TASK PROMPT: Retype every record that follows, character for character.

GIVEN INFORMATION:
- Opening Delimiter -

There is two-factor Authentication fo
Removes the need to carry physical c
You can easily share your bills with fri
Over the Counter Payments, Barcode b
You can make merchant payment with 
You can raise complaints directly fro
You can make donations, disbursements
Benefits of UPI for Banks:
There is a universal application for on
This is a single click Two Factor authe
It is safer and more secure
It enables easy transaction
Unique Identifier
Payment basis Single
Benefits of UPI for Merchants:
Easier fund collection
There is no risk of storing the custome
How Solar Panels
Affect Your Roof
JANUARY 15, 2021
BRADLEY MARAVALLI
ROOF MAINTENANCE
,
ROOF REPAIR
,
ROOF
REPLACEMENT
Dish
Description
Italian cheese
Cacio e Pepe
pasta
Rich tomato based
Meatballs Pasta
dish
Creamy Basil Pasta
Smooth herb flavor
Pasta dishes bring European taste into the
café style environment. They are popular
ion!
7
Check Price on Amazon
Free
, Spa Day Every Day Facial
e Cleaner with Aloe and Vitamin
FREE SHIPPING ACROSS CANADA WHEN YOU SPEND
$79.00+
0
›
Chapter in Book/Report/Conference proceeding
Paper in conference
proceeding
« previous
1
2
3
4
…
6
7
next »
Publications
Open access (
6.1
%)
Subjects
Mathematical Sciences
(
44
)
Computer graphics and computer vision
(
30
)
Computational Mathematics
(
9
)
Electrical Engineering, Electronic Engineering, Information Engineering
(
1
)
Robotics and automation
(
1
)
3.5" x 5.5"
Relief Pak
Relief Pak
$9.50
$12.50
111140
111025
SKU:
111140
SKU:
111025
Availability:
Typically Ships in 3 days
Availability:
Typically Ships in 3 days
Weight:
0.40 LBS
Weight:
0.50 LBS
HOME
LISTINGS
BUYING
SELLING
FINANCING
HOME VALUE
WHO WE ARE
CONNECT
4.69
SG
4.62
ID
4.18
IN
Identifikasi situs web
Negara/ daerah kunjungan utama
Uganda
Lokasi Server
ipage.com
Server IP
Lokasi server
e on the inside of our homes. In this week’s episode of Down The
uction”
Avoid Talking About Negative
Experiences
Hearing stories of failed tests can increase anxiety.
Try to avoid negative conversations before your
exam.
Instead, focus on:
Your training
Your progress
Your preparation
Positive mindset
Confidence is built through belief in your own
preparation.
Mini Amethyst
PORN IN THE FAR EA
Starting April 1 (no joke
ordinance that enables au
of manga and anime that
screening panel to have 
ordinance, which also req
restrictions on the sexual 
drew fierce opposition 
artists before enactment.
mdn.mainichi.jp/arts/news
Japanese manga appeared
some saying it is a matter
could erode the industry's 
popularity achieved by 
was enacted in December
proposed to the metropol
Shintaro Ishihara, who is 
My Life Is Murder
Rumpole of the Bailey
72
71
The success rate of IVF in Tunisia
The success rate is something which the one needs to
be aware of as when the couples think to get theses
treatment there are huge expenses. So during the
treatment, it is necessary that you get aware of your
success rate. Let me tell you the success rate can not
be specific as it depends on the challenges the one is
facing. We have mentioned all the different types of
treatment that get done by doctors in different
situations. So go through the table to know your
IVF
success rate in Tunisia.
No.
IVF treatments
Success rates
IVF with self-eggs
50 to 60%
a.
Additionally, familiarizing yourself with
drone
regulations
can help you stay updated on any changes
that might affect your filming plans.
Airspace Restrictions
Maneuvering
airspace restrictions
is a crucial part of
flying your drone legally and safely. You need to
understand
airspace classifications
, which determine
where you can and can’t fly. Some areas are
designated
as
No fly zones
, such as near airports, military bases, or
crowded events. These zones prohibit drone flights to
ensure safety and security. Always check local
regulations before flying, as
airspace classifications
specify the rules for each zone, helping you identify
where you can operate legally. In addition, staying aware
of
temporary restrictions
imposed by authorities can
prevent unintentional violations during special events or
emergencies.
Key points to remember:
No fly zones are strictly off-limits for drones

- Closing Delimiter -

RESPONSE TO THE TASK:
There is two-factor Authentication fo
Removes the need to carry physical c
You can easily share your bills with fri
Over the Counter Payments, Barcode b
You can make merchant payment with 
You can raise complaints directly fro
You can make donations, disbursements
Benefits of UPI for Banks:
There is a universal application for on
This is a single click Two Factor authe
It is safer and more secure
It enables easy transaction
Unique Identifier
Payment basis Single
Benefits of UPI for Merchants:
Easier fund collection
There is no risk of storing the custome
How Solar Panels
Affect Your Roof
JANUARY 15, 2021
BRADLEY MARAVALLI
ROOF MAINTENANCE
,
ROOF REPAIR
,
ROOF
REPLACEMENT
Dish
Description
Italian cheese
Cacio e Pepe
pasta
Rich tomato based
Meatballs Pasta
dish
Creamy Basil Pasta
Smooth herb flavor
Pasta dishes bring European taste into the
café style environment. They are popular
ion!
7
Check Price on Amazon
Free
, Spa Day Every Day Facial
e Cleaner with Aloe and Vitamin
FREE SHIPPING ACROSS CANADA WHEN YOU SPEND
$79.00+
0
›
Chapter in Book/Report/Conference proceeding
Paper in conference
proceeding
« previous
1
2
3
4
…
6
7
next »
Publications
Open access (
6.1
%)
Subjects
Mathematical Sciences
(
44
)
Computer graphics and computer vision
(
30
)
Computational Mathematics
(
9
)
Electrical Engineering, Electronic Engineering, Information Engineering
(
1
)
Robotics and automation
(
1
)
3.5" x 5.5"
Relief Pak
Relief Pak
$9.50
$12.50
111140
111025
SKU:
111140
SKU:
111025
Availability:
Typically Ships in 3 days
Availability:
Typically Ships in 3 days
Weight:
0.40 LBS
Weight:
0.50 LBS
HOME
LISTINGS
BUYING
SELLING
FINANCING
HOME VALUE
WHO WE ARE
CONNECT
4.69
SG
4.62
ID
4.18
IN
Identifikasi situs web
Negara/ daerah kunjungan utama
Uganda
Lokasi Server
ipage.com
Server IP
Lokasi server
e on the inside of our homes. In this week’s episode of Down The
uction”
Avoid Talking About Negative
Experiences
Hearing stories of failed tests can increase anxiety.
Try to avoid negative conversations before your
exam.
Instead, focus on:
Your training
Your progress
Your preparation
Positive mindset
Confidence is built through belief in your own
preparation.
Mini Amethyst
PORN IN THE FAR EA
Starting April 1 (no joke
ordinance that enables au
of manga and anime that
screening panel to have 
ordinance, which also req
restrictions on the sexual 
drew fierce opposition 
artists before enactment.
mdn.mainichi.jp/arts/news
Japanese manga appeared
some saying it is a matter
could erode the industry's 
popularity achieved by 
was enacted in December
proposed to the metropol
Shintaro Ishihara, who is 
My Life Is Murder
Rumpole of the Bailey
72
71
The success rate of IVF in Tunisia
The success rate is something which the one needs to
be aware of as when the couples think to get theses
treatment there are huge expenses. So during the
treatment, it is necessary that you get aware of your
success rate. Let me tell you the success rate can not
be specific as it depends on the challenges the one is
facing. We have mentioned all the different types of
treatment that get done by doctors in different
situations. So go through the table to know your
IVF
success rate in Tunisia.
No.
IVF treatments
Success rates
IVF with self-eggs
50 to 60%
a.
Additionally, familiarizing yourself with
drone
regulations
can help you stay updated on any changes
that might affect your filming plans.
Airspace Restrictions
Maneuvering
airspace restrictions
is a crucial part of
flying your drone legally and safely. You need to
understand
airspace classifications
, which determine
where you can and can’t fly. Some areas are
designated
as
No fly zones
, such as near airports, military bases, or
crowded events. These zones prohibit drone flights to
ensure safety and security. Always check local
regulations before flying, as
airspace classifications
specify the rules for each zone, helping you identify
where you can operate legally. In addition, staying aware
of
temporary restrictions
imposed by authorities can
prevent unintentional violations during special events or
emergencies.
Key points to remember:
No fly zones are strictly off-limits for drones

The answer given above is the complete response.